6. Afghanistan’s Metal Reserves Offer Hope

Afghanistan sits on untapped reserves of rare earth metals and minerals like iron and gold, estimated to be worth $1-3 trillion. If developed, these resources could transform the country’s war-torn economy.

Historically, Afghanistan has been a geopolitical chessboard. In the 1980s, US and Soviet Union conflicts left the nation ravaged. Yet, the discovery of valuable reserves in 2010 sparked hopes of an economic resurgence.

With strategic development, these resources could rebuild Afghanistan’s infrastructure, fund education, and improve living conditions for its citizens.

Examples

• The US Geological Survey in 2010 revealed Afghanistan’s rare earth reserves.
• CIA-backed operations in the 1980s turned Afghanistan into a Cold War battleground.
• Mining could bridge the gap between instability and sustained prosperity.

7. Military Relies on Rare Earth Metals

Rare earth metals are integral to modern warfare. Beryllium alloys, for instance, are used in fighter jet frames, including the F-35, enhancing their agility and strength.

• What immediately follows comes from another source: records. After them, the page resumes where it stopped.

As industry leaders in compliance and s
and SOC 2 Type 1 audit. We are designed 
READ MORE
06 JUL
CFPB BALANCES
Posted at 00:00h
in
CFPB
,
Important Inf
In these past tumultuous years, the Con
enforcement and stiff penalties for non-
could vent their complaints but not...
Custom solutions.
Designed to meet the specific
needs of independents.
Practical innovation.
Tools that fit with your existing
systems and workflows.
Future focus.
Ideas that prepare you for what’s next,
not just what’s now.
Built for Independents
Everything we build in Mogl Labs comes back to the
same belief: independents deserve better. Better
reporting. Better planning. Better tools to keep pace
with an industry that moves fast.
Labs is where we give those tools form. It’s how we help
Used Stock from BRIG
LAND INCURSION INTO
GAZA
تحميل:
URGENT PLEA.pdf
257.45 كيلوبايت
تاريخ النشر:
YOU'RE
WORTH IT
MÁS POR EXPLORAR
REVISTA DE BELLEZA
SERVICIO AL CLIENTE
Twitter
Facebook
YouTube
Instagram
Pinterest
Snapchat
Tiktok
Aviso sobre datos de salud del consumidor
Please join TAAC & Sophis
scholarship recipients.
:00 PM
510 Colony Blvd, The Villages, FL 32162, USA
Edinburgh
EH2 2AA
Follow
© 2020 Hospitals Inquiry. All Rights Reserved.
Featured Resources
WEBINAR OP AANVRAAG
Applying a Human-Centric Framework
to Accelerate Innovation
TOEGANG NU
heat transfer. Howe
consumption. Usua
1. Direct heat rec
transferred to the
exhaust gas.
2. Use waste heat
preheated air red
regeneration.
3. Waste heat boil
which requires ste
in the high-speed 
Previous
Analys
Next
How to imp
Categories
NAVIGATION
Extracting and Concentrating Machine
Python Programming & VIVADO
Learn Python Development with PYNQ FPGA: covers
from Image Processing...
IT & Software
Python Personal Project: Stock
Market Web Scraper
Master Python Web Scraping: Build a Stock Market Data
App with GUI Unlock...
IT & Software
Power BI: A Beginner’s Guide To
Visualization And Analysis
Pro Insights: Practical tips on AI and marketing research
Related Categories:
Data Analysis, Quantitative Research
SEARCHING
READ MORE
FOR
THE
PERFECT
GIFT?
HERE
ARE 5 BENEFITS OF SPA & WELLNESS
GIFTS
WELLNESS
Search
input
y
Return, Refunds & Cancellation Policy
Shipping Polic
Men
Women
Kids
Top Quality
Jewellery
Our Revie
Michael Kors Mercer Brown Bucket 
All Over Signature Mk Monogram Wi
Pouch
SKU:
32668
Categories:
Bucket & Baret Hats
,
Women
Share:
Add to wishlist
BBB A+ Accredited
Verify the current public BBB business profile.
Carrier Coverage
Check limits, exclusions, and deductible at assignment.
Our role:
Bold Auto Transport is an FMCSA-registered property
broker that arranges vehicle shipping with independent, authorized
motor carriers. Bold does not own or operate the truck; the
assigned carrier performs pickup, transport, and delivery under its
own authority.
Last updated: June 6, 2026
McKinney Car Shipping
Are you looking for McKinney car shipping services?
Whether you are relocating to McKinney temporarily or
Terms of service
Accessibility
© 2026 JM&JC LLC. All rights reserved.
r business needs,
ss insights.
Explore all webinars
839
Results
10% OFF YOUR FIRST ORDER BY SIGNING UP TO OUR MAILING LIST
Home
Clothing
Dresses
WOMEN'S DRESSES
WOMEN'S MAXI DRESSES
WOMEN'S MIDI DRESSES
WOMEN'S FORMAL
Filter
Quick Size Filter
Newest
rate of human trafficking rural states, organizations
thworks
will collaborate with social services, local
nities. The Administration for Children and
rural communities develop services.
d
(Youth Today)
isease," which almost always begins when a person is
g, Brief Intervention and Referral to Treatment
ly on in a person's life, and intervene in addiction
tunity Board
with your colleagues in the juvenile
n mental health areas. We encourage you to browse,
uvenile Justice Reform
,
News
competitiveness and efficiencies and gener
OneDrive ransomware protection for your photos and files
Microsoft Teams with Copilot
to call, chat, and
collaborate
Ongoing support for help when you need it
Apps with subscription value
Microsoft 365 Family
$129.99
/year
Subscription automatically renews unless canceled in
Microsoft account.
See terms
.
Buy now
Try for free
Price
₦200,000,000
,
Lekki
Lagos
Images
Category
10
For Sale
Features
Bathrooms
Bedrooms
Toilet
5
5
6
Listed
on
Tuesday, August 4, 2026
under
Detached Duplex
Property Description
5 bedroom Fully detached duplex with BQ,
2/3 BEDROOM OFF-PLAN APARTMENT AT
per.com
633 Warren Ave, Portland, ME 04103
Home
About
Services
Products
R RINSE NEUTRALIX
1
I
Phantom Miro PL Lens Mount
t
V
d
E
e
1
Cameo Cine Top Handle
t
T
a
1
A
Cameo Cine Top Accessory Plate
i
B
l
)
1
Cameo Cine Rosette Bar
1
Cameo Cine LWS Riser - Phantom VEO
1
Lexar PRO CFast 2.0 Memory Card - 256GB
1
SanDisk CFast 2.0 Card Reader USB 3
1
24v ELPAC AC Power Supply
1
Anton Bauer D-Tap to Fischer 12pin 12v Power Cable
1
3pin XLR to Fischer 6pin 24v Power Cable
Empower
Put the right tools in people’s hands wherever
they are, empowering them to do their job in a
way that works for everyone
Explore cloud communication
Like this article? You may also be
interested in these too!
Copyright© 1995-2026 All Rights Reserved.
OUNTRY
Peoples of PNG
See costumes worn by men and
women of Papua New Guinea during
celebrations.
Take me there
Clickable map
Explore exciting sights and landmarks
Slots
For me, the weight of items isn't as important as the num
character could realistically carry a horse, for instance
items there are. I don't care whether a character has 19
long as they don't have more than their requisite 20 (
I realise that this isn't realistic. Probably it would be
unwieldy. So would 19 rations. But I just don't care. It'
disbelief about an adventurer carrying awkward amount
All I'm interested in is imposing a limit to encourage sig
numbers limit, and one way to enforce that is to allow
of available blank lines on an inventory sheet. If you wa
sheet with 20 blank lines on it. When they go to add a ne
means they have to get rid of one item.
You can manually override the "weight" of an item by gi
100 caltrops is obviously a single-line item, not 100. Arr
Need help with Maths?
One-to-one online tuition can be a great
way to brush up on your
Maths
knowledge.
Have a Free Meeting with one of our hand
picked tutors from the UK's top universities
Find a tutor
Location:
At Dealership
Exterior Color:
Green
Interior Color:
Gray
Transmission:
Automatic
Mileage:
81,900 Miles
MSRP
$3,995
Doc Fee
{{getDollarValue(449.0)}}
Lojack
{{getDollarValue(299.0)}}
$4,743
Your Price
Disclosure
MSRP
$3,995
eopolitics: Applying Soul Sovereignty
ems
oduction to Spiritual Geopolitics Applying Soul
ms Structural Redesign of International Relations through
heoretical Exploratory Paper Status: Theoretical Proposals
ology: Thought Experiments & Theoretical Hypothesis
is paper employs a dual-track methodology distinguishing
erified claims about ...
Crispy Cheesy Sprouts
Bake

The military also uses rare metals in radar technologies, explosive detectors, and reinforced mirrors for tanks. Beryllium’s resistance to high vibrations makes it invaluable in combat zones.

Beyond warfare, rare earth metals like lanthanum boost renewable energy. Electric car batteries, like those in the Toyota Prius, heavily depend on these materials to store power efficiently.

Examples

• The F-35 frame incorporates beryllium for lightweight precision.
• Fighter jets and drones use rare metals for their electrical systems.
• Lanthanum-containing batteries are key to Tesla and Toyota electric cars.

8. Mining the Stars for Metals

As Earth’s metal reserves deplete, humanity is eyeing outer space. Because rare elements form when stars die, celestial bodies may hold immense deposits.

The idea of space mining raises legal and ethical concerns. The 1966 Outer Space Treaty aimed to declare space resources as collective property, but major players like the US and China haven’t agreed.

Future technologies must address questions about access, ownership, and sustainability in outer space.

Examples

• Rare earth metals originate in the cores of collapsing stars.
• The UN’s Outer Space Treaty remains unsigned by key spacefaring nations.
• Companies like SpaceX are exploring technologies for space mining.

9. Rare Earths and Our Future

Rare earth metals are reshaping civilian life and defense systems. From smartphones to nuclear power, their impact on daily technologies is immense.

China’s monopolization of supply underscores their growing importance globally. With reserves diminishing, countries face complex questions about sustainable extraction and future alternatives.

Outer space may hold answers, but until then, global powers must navigate their dependence on these hidden gems.

Examples

• Global reliance on rare earths extends to smartphones, screens, and electric grids.
• China supplies the majority of rare earth materials, creating political dependencies.
• Scientists are working on sustainable extraction and better recycling methods.

Takeaways

1. Advocate for responsible and sustainable mining practices to counter extraction’s environmental toll.
2. Diversify sourcing strategies to reduce dependence on a single nation’s resource monopoly.
3. Support research on space exploration and technologies that repair or replace rare earth materials.